[Stored items from a collection]
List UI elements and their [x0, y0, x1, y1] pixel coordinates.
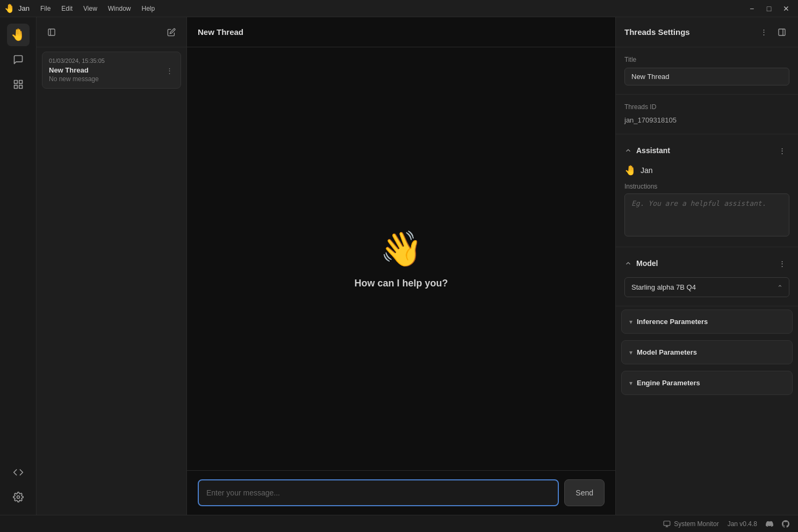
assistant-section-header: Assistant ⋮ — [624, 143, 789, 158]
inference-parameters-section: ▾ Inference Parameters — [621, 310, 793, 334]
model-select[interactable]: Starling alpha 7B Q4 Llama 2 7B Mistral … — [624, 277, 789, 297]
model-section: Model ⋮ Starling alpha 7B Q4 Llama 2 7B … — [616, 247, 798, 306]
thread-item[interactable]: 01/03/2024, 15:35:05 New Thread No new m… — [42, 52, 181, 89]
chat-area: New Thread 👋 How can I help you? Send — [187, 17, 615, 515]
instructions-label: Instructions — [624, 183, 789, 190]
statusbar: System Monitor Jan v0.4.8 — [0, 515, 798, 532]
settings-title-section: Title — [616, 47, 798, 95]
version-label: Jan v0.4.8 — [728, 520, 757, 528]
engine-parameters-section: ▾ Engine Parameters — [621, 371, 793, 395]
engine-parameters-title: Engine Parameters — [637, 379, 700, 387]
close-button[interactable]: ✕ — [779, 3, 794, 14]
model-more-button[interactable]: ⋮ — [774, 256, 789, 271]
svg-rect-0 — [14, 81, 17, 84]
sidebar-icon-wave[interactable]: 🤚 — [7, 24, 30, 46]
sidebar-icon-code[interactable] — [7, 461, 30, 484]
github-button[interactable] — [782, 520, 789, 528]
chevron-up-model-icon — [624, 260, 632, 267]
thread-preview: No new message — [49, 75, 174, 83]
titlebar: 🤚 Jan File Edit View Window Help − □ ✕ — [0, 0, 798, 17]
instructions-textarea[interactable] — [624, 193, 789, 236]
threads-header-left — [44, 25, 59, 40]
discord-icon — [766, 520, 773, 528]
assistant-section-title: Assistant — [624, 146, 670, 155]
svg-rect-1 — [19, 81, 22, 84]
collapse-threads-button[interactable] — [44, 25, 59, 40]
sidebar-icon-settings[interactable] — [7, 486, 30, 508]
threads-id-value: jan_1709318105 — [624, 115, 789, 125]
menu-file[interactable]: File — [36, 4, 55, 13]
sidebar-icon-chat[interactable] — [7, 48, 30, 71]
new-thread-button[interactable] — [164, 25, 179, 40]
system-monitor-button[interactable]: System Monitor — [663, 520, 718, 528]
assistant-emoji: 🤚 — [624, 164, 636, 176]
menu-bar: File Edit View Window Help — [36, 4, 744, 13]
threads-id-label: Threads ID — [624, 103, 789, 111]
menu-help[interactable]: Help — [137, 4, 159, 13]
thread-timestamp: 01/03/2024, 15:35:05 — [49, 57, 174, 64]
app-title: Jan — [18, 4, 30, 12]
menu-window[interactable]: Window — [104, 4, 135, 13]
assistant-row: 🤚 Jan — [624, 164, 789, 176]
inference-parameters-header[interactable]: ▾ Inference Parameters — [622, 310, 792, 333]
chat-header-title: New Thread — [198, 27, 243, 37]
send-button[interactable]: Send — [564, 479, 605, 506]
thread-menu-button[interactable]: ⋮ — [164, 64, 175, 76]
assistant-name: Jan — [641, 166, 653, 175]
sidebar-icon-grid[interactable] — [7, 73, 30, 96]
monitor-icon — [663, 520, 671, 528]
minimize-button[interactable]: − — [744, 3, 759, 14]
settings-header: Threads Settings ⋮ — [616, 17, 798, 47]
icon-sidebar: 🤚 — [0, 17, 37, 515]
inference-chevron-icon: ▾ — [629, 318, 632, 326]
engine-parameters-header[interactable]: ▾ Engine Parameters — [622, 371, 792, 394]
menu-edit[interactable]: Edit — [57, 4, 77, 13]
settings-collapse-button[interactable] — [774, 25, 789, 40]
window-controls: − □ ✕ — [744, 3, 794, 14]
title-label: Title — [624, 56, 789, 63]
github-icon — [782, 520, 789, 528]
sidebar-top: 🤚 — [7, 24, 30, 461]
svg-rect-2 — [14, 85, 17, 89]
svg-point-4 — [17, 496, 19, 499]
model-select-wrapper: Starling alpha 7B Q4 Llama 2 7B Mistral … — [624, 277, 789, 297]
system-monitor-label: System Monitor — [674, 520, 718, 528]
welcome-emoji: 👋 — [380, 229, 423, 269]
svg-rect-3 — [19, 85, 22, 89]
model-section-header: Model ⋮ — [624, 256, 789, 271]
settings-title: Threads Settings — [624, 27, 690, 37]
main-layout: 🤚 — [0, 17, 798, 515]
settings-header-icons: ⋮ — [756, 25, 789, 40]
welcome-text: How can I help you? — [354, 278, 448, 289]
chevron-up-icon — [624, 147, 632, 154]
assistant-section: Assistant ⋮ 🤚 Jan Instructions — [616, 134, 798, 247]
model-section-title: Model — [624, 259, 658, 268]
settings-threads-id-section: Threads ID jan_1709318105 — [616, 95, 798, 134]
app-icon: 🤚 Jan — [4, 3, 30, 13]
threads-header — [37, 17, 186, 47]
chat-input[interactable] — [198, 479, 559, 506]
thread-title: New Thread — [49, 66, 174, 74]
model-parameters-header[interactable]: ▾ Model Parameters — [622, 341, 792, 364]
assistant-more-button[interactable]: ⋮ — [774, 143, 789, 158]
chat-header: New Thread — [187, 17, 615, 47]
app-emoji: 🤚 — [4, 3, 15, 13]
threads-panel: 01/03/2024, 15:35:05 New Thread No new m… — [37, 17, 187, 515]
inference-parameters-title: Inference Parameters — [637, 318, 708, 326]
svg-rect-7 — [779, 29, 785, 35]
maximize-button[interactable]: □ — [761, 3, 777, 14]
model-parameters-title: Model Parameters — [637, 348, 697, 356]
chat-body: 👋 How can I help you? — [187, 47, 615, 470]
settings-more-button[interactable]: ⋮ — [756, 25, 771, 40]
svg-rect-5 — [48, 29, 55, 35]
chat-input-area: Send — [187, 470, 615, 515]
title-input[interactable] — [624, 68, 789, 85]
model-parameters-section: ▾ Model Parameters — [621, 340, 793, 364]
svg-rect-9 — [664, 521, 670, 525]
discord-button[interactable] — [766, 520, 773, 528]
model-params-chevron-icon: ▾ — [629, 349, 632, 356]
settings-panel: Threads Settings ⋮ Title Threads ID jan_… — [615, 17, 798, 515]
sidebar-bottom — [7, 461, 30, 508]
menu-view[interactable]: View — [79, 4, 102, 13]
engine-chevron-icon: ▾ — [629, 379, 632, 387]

ASSIGNED TASK - Set the records down again word for word; the pictures stay out.

TASK SOLUTION -
List UI elements and their [x0, y0, x1, y1] pixel coordinates.
assistant-section-header: Assistant ⋮ — [624, 143, 789, 158]
inference-parameters-section: ▾ Inference Parameters — [621, 310, 793, 334]
model-select[interactable]: Starling alpha 7B Q4 Llama 2 7B Mistral … — [624, 277, 789, 297]
model-section: Model ⋮ Starling alpha 7B Q4 Llama 2 7B … — [616, 247, 798, 306]
thread-item[interactable]: 01/03/2024, 15:35:05 New Thread No new m… — [42, 52, 181, 89]
chat-area: New Thread 👋 How can I help you? Send — [187, 17, 615, 515]
instructions-label: Instructions — [624, 183, 789, 190]
statusbar: System Monitor Jan v0.4.8 — [0, 515, 798, 532]
settings-title-section: Title — [616, 47, 798, 95]
version-label: Jan v0.4.8 — [728, 520, 757, 528]
engine-parameters-section: ▾ Engine Parameters — [621, 371, 793, 395]
engine-parameters-title: Engine Parameters — [637, 379, 700, 387]
close-button[interactable]: ✕ — [779, 3, 794, 14]
model-more-button[interactable]: ⋮ — [774, 256, 789, 271]
svg-rect-0 — [14, 81, 17, 84]
sidebar-icon-wave[interactable]: 🤚 — [7, 24, 30, 46]
sidebar-icon-code[interactable] — [7, 461, 30, 484]
github-button[interactable] — [782, 520, 789, 528]
chevron-up-model-icon — [624, 260, 632, 267]
thread-preview: No new message — [49, 75, 174, 83]
titlebar: 🤚 Jan File Edit View Window Help − □ ✕ — [0, 0, 798, 17]
instructions-textarea[interactable] — [624, 193, 789, 236]
threads-header-left — [44, 25, 59, 40]
discord-icon — [766, 520, 773, 528]
assistant-section-title: Assistant — [624, 146, 670, 155]
svg-rect-1 — [19, 81, 22, 84]
collapse-threads-button[interactable] — [44, 25, 59, 40]
sidebar-icon-settings[interactable] — [7, 486, 30, 508]
threads-id-value: jan_1709318105 — [624, 115, 789, 125]
menu-file[interactable]: File — [36, 4, 55, 13]
sidebar-icon-chat[interactable] — [7, 48, 30, 71]
new-thread-button[interactable] — [164, 25, 179, 40]
system-monitor-button[interactable]: System Monitor — [663, 520, 718, 528]
assistant-emoji: 🤚 — [624, 164, 636, 176]
menu-bar: File Edit View Window Help — [36, 4, 744, 13]
threads-id-label: Threads ID — [624, 103, 789, 111]
menu-help[interactable]: Help — [137, 4, 159, 13]
thread-timestamp: 01/03/2024, 15:35:05 — [49, 57, 174, 64]
app-title: Jan — [18, 4, 30, 12]
menu-window[interactable]: Window — [104, 4, 135, 13]
assistant-row: 🤚 Jan — [624, 164, 789, 176]
inference-parameters-header[interactable]: ▾ Inference Parameters — [622, 310, 792, 333]
chat-header-title: New Thread — [198, 27, 243, 37]
send-button[interactable]: Send — [564, 479, 605, 506]
thread-menu-button[interactable]: ⋮ — [164, 64, 175, 76]
assistant-name: Jan — [641, 166, 653, 175]
sidebar-icon-grid[interactable] — [7, 73, 30, 96]
monitor-icon — [663, 520, 671, 528]
minimize-button[interactable]: − — [744, 3, 759, 14]
settings-header: Threads Settings ⋮ — [616, 17, 798, 47]
icon-sidebar: 🤚 — [0, 17, 37, 515]
inference-chevron-icon: ▾ — [629, 318, 632, 326]
engine-parameters-header[interactable]: ▾ Engine Parameters — [622, 371, 792, 394]
menu-edit[interactable]: Edit — [57, 4, 77, 13]
settings-collapse-button[interactable] — [774, 25, 789, 40]
window-controls: − □ ✕ — [744, 3, 794, 14]
title-label: Title — [624, 56, 789, 63]
github-icon — [782, 520, 789, 528]
sidebar-top: 🤚 — [7, 24, 30, 461]
svg-rect-2 — [14, 85, 17, 89]
svg-point-4 — [17, 496, 19, 499]
model-select-wrapper: Starling alpha 7B Q4 Llama 2 7B Mistral … — [624, 277, 789, 297]
system-monitor-label: System Monitor — [674, 520, 718, 528]
welcome-emoji: 👋 — [380, 229, 423, 269]
svg-rect-3 — [19, 85, 22, 89]
model-section-header: Model ⋮ — [624, 256, 789, 271]
settings-title: Threads Settings — [624, 27, 690, 37]
main-layout: 🤚 — [0, 17, 798, 515]
settings-header-icons: ⋮ — [756, 25, 789, 40]
welcome-text: How can I help you? — [354, 278, 448, 289]
chevron-up-icon — [624, 147, 632, 154]
assistant-section: Assistant ⋮ 🤚 Jan Instructions — [616, 134, 798, 247]
model-section-title: Model — [624, 259, 658, 268]
settings-threads-id-section: Threads ID jan_1709318105 — [616, 95, 798, 134]
app-icon: 🤚 Jan — [4, 3, 30, 13]
threads-header — [37, 17, 186, 47]
chat-input[interactable] — [198, 479, 559, 506]
thread-title: New Thread — [49, 66, 174, 74]
model-parameters-header[interactable]: ▾ Model Parameters — [622, 341, 792, 364]
assistant-more-button[interactable]: ⋮ — [774, 143, 789, 158]
chat-header: New Thread — [187, 17, 615, 47]
app-emoji: 🤚 — [4, 3, 15, 13]
threads-panel: 01/03/2024, 15:35:05 New Thread No new m… — [37, 17, 187, 515]
inference-parameters-title: Inference Parameters — [637, 318, 708, 326]
svg-rect-7 — [779, 29, 785, 35]
maximize-button[interactable]: □ — [761, 3, 777, 14]
model-parameters-title: Model Parameters — [637, 348, 697, 356]
chat-body: 👋 How can I help you? — [187, 47, 615, 470]
settings-more-button[interactable]: ⋮ — [756, 25, 771, 40]
svg-rect-5 — [48, 29, 55, 35]
chat-input-area: Send — [187, 470, 615, 515]
title-input[interactable] — [624, 68, 789, 85]
model-parameters-section: ▾ Model Parameters — [621, 340, 793, 364]
svg-rect-9 — [664, 521, 670, 525]
discord-button[interactable] — [766, 520, 773, 528]
model-params-chevron-icon: ▾ — [629, 349, 632, 356]
settings-panel: Threads Settings ⋮ Title Threads ID jan_… — [615, 17, 798, 515]
sidebar-bottom — [7, 461, 30, 508]
menu-view[interactable]: View — [79, 4, 102, 13]
engine-chevron-icon: ▾ — [629, 379, 632, 387]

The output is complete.